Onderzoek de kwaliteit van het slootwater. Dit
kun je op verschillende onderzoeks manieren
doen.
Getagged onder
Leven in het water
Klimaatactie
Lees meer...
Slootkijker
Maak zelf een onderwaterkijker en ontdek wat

======

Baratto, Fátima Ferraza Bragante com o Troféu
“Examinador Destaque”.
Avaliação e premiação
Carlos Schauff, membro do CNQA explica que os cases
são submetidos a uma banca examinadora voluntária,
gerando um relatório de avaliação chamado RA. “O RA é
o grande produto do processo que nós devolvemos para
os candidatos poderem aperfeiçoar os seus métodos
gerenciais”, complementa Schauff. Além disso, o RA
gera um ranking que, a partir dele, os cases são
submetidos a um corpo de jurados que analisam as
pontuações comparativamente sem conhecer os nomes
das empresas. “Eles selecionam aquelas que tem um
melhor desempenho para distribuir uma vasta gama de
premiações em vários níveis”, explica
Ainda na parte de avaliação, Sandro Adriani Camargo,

======

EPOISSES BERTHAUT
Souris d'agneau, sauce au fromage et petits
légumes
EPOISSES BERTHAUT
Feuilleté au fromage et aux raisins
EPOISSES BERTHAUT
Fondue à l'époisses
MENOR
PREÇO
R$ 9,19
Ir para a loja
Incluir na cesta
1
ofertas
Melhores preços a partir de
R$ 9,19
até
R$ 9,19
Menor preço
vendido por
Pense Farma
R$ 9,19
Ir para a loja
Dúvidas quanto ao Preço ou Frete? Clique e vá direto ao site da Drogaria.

======

The response should hold exactly the lines starting at the line with "são submetidos a" and ending at the line with "Ainda na parte", and no other line of the material above.

são submetidos a uma banca examinadora voluntária,
gerando um relatório de avaliação chamado RA. “O RA é
o grande produto do processo que nós devolvemos para
os candidatos poderem aperfeiçoar os seus métodos
gerenciais”, complementa Schauff. Além disso, o RA
gera um ranking que, a partir dele, os cases são
submetidos a um corpo de jurados que analisam as
pontuações comparativamente sem conhecer os nomes
das empresas. “Eles selecionam aquelas que tem um
melhor desempenho para distribuir uma vasta gama de
premiações em vários níveis”, explica
Ainda na parte de avaliação, Sandro Adriani Camargo,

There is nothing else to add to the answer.